[Activity]: All lines of the entries with "Syllabus" in them must be listed.

[Data excerpts]:

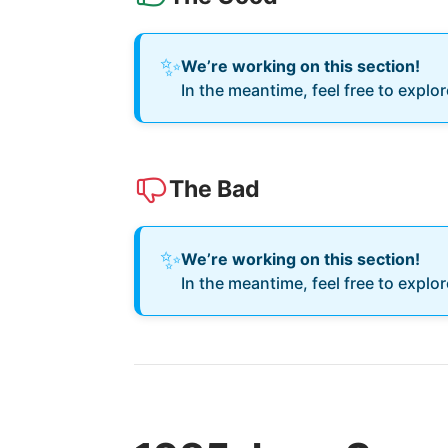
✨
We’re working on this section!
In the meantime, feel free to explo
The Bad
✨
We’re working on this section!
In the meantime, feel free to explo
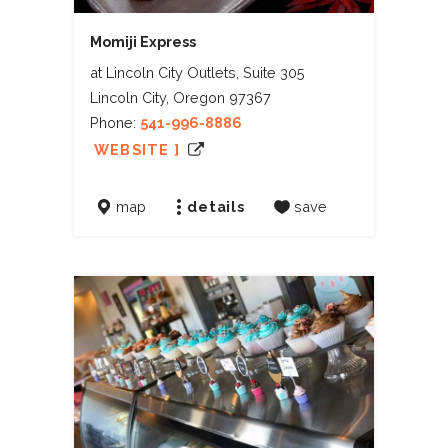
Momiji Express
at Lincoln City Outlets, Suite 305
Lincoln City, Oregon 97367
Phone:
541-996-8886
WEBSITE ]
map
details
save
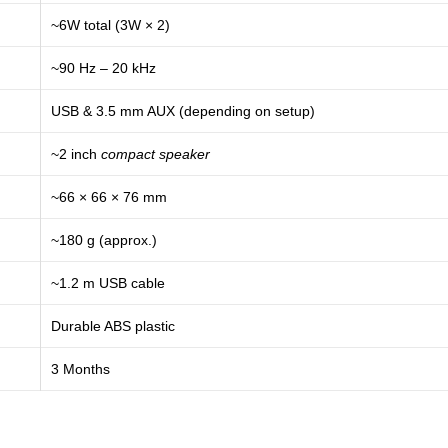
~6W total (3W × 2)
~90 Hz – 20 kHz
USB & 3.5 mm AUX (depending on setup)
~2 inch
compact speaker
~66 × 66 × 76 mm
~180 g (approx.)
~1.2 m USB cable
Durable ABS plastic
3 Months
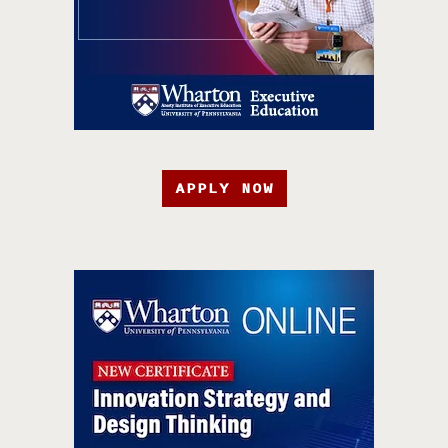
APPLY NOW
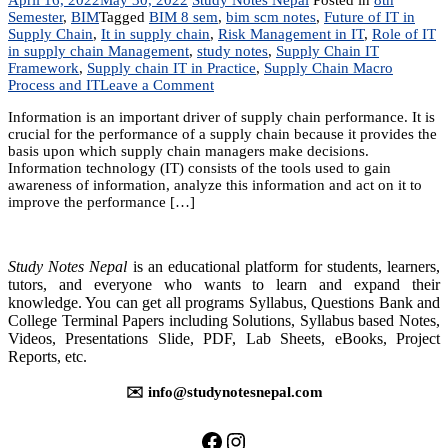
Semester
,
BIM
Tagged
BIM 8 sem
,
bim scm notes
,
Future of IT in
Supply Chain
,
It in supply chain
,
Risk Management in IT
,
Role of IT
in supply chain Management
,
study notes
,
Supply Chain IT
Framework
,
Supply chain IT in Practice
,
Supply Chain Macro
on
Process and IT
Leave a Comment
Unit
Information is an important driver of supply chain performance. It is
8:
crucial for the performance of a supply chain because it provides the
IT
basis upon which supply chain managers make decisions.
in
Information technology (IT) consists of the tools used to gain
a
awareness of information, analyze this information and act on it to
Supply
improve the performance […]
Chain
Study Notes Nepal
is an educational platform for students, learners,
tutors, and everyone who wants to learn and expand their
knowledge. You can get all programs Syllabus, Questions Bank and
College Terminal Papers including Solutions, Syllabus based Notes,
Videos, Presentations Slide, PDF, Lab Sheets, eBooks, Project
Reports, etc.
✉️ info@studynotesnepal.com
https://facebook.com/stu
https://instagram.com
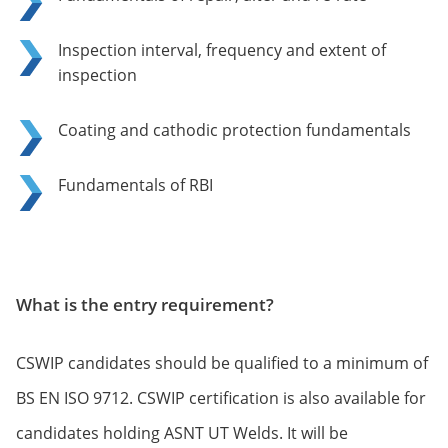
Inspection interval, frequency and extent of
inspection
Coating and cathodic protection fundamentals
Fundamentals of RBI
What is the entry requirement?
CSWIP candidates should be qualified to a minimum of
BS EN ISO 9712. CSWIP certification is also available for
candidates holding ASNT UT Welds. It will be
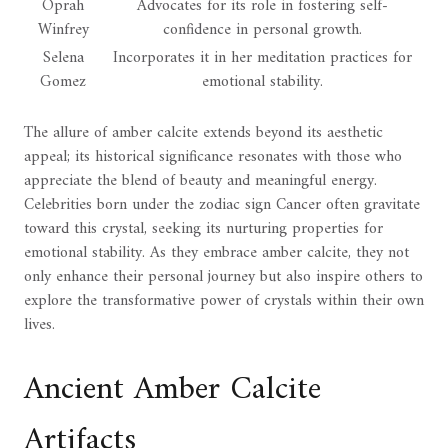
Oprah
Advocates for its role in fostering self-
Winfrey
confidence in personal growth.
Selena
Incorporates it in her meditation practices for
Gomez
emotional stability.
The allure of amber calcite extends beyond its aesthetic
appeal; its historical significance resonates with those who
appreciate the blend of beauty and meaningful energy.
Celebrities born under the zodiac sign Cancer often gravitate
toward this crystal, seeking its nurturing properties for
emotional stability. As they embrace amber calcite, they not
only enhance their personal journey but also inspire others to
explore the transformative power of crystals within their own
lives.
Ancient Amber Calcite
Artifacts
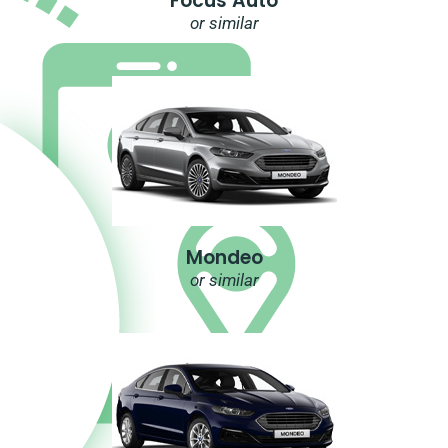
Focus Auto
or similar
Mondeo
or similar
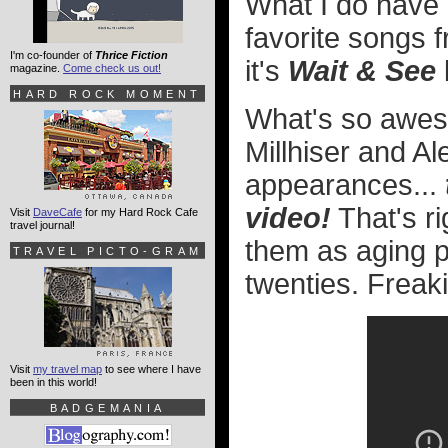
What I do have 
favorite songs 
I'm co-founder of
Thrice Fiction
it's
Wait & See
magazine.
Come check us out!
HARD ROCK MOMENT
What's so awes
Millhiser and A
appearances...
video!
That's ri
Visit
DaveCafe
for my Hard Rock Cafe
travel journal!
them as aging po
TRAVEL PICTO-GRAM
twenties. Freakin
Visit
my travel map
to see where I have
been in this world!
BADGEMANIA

[Your solution]:
knowledge. You can get all programs Syllabus, Questions Bank and
College Terminal Papers including Solutions, Syllabus based Notes,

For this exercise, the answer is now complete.